Volume 2016, Article ID 3054258, 6 pages
http://dx.doi.org/10.1155/2016/3054258
Research Article

User Adaptive Text Predictor for Mentally Disabled Huntington’s Patients

1Automation Department, Faculty of Electrical and Electronics Engineering, Kaunas University of Technology, Studentų g. 50-154, LT-51368 Kaunas, Lithuania
2Department of Multimedia Engineering, Faculty of Informatics, Kaunas University of Technology, Studentų g. 50-414a, LT-51368 Kaunas, Lithuania

Received 3 December 2015; Accepted 2 February 2016

Academic Editor: Marcin Woźniak

Copyright © 2016 Julius Gelšvartas et al. This is an open access article distributed under the Creative Commons Attribution License, which permits unrestricted use, distribution, and reproduction in any medium, provided the original work is properly cited.

Abstract

This paper describes in detail the design of the specialized text predictor for patients with Huntington’s disease. The main aim of the specialized text predictor is to improve the text input rate by limiting the phrases that the user can type in.

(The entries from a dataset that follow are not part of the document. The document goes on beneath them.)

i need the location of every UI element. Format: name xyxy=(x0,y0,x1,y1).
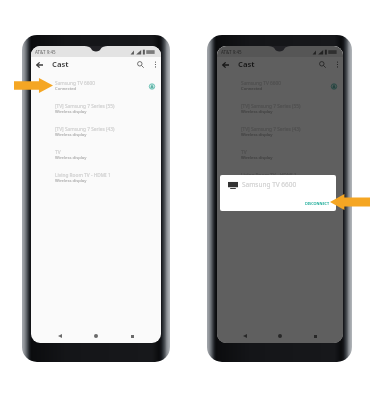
button[interactable]: DISCONNECT xyxy=(302,199,333,208)
staticText: DISCONNECT xyxy=(305,201,330,206)
staticText: Wireless display xyxy=(55,132,87,138)
button[interactable]: More options xyxy=(148,57,161,71)
button[interactable]: [TV] Samsung 7 Series (43) xyxy=(31,121,161,144)
staticText: [TV] Samsung 7 Series (43) xyxy=(55,126,115,133)
button[interactable]: [TV] Samsung 7 Series (43) xyxy=(217,121,343,144)
staticText: Samsung TV 6600 xyxy=(55,80,96,87)
staticText: TV xyxy=(241,149,247,156)
staticText: Living Room TV - HDMI 1 xyxy=(241,172,297,179)
staticText: Wireless display xyxy=(241,155,273,161)
button[interactable]: Back xyxy=(217,56,234,73)
staticText: [TV] Samsung 7 Series (43) xyxy=(241,126,301,133)
staticText: Cast xyxy=(238,59,255,69)
staticText: [TV] Samsung 7 Series (55) xyxy=(241,103,301,110)
staticText: Cast xyxy=(52,59,69,69)
button[interactable]: More options xyxy=(330,57,343,71)
staticText: AT&T 9:45 xyxy=(221,49,242,55)
staticText: [TV] Samsung 7 Series (55) xyxy=(55,103,115,110)
button[interactable]: Back xyxy=(53,329,67,343)
staticText: Living Room TV - HDMI 1 xyxy=(55,172,111,179)
button[interactable]: Recents xyxy=(308,329,322,343)
button[interactable]: TV xyxy=(31,144,161,167)
staticText: Connected xyxy=(55,86,77,92)
button[interactable]: [TV] Samsung 7 Series (55) xyxy=(217,98,343,121)
button[interactable]: [TV] Samsung 7 Series (55) xyxy=(31,98,161,121)
button[interactable]: Back xyxy=(238,329,252,343)
button[interactable]: Search xyxy=(132,56,148,72)
button[interactable]: Home xyxy=(273,329,287,343)
button[interactable]: Samsung TV 6600 xyxy=(31,75,161,98)
staticText: Wireless display xyxy=(55,109,87,115)
button[interactable]: Recents xyxy=(125,329,139,343)
staticText: Wireless display xyxy=(241,132,273,138)
button[interactable]: Search xyxy=(314,56,330,72)
staticText: Samsung TV 6600 xyxy=(242,180,297,189)
staticText: Wireless display xyxy=(55,155,87,161)
staticText: Wireless display xyxy=(241,178,273,184)
button[interactable]: Home xyxy=(89,329,103,343)
staticText: Wireless display xyxy=(241,109,273,115)
staticText: Samsung TV 6600 xyxy=(241,80,282,87)
button[interactable]: Living Room TV - HDMI 1 xyxy=(31,167,161,190)
staticText: AT&T 9:45 xyxy=(35,49,56,55)
button[interactable]: Living Room TV - HDMI 1 xyxy=(217,167,343,190)
button[interactable]: Back xyxy=(31,56,48,73)
button[interactable]: Samsung TV 6600 xyxy=(217,75,343,98)
staticText: Wireless display xyxy=(55,178,87,184)
staticText: TV xyxy=(55,149,61,156)
staticText: Connected xyxy=(241,86,263,92)
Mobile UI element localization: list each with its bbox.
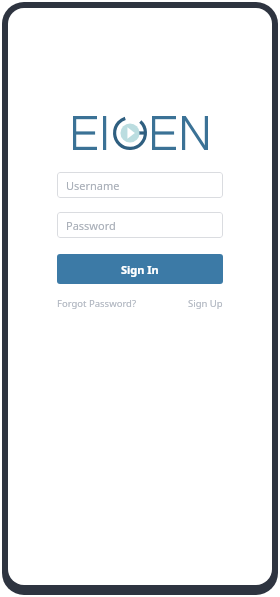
button[interactable]: Forgot Password? — [56, 295, 138, 312]
staticText: Forgot Password? — [57, 297, 137, 310]
staticText: Password — [66, 218, 116, 233]
button[interactable]: Sign Up — [187, 295, 224, 312]
button[interactable]: Password — [57, 212, 223, 238]
staticText: Username — [66, 178, 120, 193]
staticText: Sign Up — [188, 297, 223, 310]
staticText: Sign In — [121, 262, 159, 277]
button[interactable]: Sign In — [57, 254, 223, 284]
button[interactable]: Username — [57, 172, 223, 198]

We show that such specialized predictor can significantly improve text input rate compared to a standard general purpose text predictor. Specialized text predictor, however, makes it more difficult for the user to express his own ideas. We further improved the text predictor by using the sematic database to extract synonym, hypernym, and hyponym terms for the words that are not present in the training data of the specialized text predictor. This data can then be used to compute reasonable predictions for words that are originally not known to the text predictor.

1. Introduction

Assistive technologies that enable disabled people to communicate can greatly improve their quality of life. These technologies have to integrate multiple sensors and intelligent software packages. Text predictor is one of the most important components of assistive communication technologies. It has been shown in [1] that text predictor can greatly improve text input rates. People with Huntington’s disease usually cannot communicate using spoken or sign language. Assistive technologies are the main tools allowing Huntington’s patients to express their ideas. Having efficient text input technologies is therefore highly desirable.

Text predictor is a system that predicts the next block of characters (letters, syllables, words, sentences, etc.) that the user wants to enter. To make useful predictions an accurate language model is necessary. There are a lot of different strategies that can be used to represent, train, and use the language model. An in depth review of different prediction techniques and their evaluation can be found in [2].

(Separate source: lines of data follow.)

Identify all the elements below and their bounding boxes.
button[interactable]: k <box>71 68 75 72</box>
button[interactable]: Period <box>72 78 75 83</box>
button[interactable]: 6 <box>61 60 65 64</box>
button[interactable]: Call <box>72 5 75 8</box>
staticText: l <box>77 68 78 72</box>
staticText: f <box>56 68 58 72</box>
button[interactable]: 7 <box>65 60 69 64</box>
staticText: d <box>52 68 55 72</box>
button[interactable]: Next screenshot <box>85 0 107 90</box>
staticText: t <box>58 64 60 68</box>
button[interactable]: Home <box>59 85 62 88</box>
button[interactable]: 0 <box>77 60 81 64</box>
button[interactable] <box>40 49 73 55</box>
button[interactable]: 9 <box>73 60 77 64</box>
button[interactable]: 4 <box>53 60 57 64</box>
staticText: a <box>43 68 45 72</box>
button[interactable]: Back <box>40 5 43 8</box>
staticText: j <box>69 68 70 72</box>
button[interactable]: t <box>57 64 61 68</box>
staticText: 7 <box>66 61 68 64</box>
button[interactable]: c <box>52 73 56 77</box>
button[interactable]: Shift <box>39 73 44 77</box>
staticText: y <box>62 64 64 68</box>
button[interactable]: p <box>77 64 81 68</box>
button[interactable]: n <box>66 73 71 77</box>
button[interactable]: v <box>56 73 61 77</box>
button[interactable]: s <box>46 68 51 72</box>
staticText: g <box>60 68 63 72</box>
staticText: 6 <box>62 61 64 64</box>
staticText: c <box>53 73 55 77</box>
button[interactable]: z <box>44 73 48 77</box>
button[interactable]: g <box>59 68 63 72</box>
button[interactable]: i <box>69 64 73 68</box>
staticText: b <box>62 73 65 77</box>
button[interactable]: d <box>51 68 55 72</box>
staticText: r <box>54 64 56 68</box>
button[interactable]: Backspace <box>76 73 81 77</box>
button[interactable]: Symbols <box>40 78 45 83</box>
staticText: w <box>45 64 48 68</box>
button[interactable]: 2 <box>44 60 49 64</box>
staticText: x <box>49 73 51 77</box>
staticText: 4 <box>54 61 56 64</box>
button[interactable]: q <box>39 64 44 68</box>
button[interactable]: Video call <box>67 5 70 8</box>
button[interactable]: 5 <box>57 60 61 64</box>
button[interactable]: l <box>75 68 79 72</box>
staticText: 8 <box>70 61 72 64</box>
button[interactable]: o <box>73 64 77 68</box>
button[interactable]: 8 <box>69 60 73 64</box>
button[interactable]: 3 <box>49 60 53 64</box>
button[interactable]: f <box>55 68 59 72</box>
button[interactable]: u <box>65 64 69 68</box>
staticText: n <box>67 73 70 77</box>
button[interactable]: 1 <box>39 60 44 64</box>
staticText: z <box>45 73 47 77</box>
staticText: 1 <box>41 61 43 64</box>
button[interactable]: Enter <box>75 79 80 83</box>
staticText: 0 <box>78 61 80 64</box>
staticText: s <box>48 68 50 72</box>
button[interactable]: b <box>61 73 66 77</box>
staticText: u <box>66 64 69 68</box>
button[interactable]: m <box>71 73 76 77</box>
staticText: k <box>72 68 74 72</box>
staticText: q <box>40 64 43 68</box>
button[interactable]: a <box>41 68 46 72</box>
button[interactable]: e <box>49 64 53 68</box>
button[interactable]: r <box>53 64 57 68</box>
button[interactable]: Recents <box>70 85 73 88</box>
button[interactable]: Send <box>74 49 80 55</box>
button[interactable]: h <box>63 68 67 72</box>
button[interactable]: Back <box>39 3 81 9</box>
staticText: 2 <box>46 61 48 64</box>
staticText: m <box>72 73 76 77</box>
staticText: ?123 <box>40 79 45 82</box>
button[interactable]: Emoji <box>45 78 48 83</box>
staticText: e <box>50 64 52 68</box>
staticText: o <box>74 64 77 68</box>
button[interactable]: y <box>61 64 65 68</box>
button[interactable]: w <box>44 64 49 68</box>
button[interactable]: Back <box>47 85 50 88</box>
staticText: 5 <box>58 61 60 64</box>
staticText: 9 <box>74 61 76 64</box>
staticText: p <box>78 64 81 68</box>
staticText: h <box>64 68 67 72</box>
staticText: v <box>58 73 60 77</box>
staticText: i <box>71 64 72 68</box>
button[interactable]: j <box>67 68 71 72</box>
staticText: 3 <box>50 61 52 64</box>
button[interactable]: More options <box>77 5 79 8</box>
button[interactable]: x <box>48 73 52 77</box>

Language models are usually trained using large amounts of training data. This makes it possible to create a model that represents a particular language as much as possible. Such language models can be used to create a general purpose text prediction system. General purpose text predictor is expected to return reasonable predictions when any text is being typed. Presage is one example of such general purpose text predictor [3]. General purpose text predictors, however, might not be perfect for assistive communication technologies. First of all, it is hard to obtain large amounts of model training data. This becomes even more difficult if we want to create predictors for different languages. Another problem is that main source of training data is usually literature books. Literature books tend to contain more indirect speech. A language models trained on such data will therefore be somewhat biased towards indirect speech. People on the other hand mainly used direct speech during communication. Assistive communication technologies therefore should ideally use direct speech language models.

In this paper we present an alternative approach. The language model is trained using only a limited amount of sentences. Such model of course cannot fully represent the language but never the less has some advantages. The training data for such a model could be prepared for each patient individually. A relative or a social worker could type in only the sentences that would be most likely used by the patient. The training data could even be generated using modified sentences from questionnaires used to evaluate patients mental [4] or physical health. Moreover Huntington’s disease usually causes some degree of mental degeneration [5] and limiting user word choices could actually help them express their ideas clearly. It has been shown in [6] that text predictors can be beneficial in other healthcare areas as well.

The biggest limitation of such language model is that the user might decide to enter words that are not present in the model training data. In such situations the text predictor will not produce any reasonable predictions. We propose solving this by using an additional semantic language model. Such model would contain the semantic relationships of the words. It has been shown in [7] that semantic information can improve speech recognition. Similar techniques can also be applied to improve text prediction.

Incorporating semantic information into a language model that could easily be used by text predictor is, however, very challenging. One way of incorporating semantic information into a language model is by assigning probabilities to all semantic relationships [8]. An alternative approach incorporates word meanings into an additional -gram language model [9]. Both of these approaches however require a semantic database as well as a large training data set. However, obtaining a large training data set might be difficult. This is a big problem in our case because the main text predictor is trained using only a small limited data set. We avoid this problem by using the semantic information only as a source of synonyms, hypernyms, and hyponyms.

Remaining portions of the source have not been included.